REQUIRED ACTION:
Copy the result of filtering the entries below for lines that include the string "meinem".

= Beginning of Section =

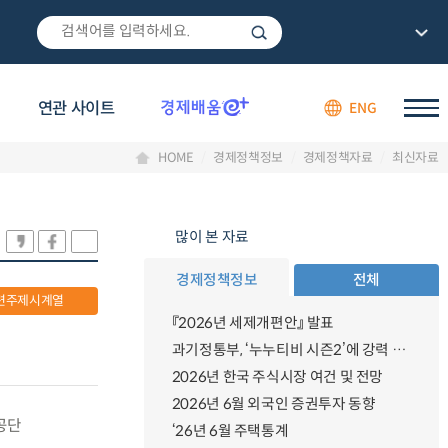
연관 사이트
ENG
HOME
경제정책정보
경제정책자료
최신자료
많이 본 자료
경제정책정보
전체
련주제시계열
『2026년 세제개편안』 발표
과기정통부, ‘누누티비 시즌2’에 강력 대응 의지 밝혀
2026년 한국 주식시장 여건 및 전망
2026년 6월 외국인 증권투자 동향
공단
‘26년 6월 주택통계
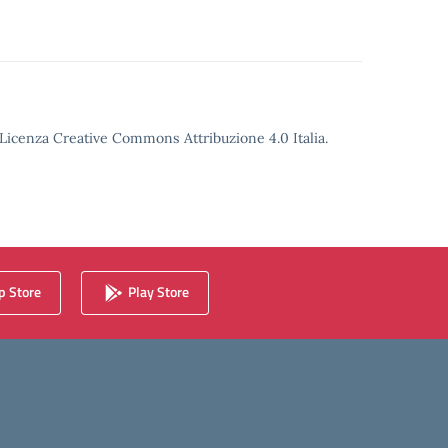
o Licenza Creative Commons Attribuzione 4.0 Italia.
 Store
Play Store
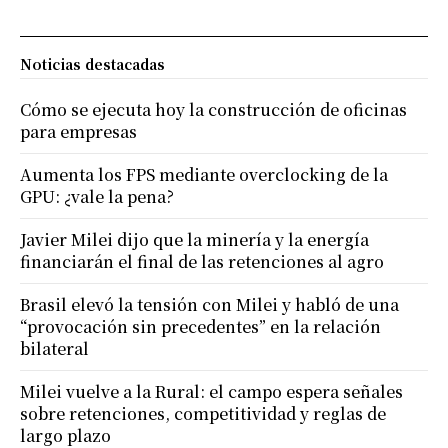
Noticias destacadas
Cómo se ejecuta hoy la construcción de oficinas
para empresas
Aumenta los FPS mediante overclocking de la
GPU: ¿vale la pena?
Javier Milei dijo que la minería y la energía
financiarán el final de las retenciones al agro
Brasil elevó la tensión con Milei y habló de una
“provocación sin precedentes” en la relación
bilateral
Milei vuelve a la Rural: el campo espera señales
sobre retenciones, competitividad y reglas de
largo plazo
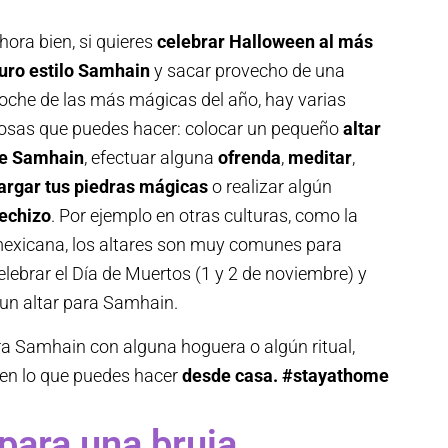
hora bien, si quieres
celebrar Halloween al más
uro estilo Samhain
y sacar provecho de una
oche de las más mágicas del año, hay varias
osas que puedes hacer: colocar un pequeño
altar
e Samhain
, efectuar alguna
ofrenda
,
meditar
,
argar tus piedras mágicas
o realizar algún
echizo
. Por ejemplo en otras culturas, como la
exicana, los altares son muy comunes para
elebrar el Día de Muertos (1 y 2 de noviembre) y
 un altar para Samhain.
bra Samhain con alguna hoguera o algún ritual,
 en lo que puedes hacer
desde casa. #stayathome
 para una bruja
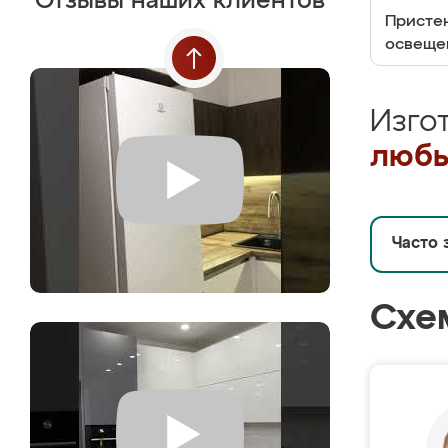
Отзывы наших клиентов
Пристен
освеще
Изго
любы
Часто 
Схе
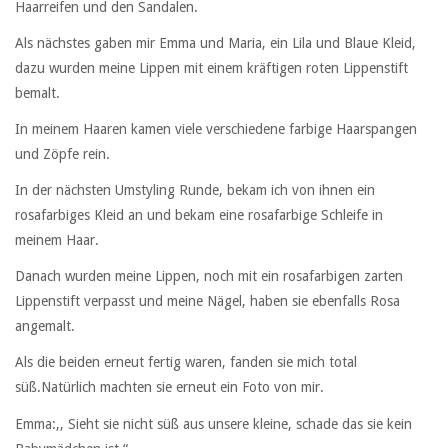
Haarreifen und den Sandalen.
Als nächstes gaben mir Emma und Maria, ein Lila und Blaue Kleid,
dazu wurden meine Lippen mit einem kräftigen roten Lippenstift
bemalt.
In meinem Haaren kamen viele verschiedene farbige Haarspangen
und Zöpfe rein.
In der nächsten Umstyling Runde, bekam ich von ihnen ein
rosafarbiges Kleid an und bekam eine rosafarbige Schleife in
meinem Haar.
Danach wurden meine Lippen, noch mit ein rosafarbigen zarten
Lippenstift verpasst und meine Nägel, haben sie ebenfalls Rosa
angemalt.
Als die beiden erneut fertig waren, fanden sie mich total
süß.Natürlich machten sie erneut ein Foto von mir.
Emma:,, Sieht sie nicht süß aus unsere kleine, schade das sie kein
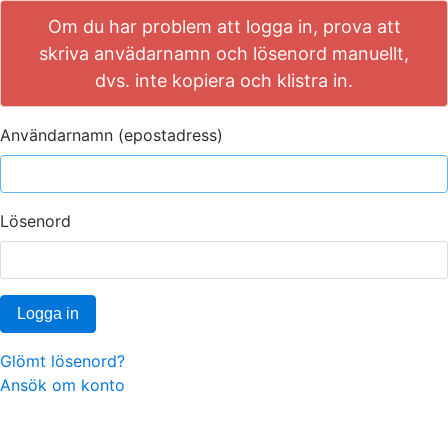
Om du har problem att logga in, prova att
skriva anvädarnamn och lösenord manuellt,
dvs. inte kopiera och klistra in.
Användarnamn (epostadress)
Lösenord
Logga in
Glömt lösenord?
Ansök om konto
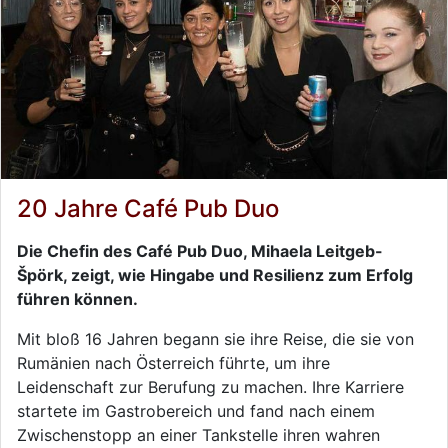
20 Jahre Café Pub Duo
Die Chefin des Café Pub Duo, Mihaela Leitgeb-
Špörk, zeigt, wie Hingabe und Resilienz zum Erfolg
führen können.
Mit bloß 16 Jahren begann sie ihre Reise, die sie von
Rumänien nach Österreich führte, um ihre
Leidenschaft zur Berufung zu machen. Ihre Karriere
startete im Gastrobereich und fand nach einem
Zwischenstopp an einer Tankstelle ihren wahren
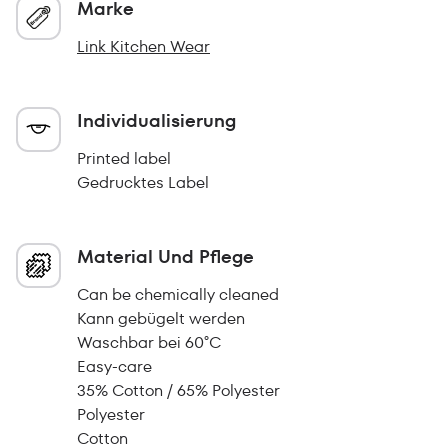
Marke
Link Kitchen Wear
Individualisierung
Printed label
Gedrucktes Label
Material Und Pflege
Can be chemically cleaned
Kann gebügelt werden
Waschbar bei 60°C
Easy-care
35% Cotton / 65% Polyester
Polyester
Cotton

= End of Section =

EXPECTED ANSWER:
In meinem Haaren kamen viele verschiedene farbige Haarspangen
meinem Haar.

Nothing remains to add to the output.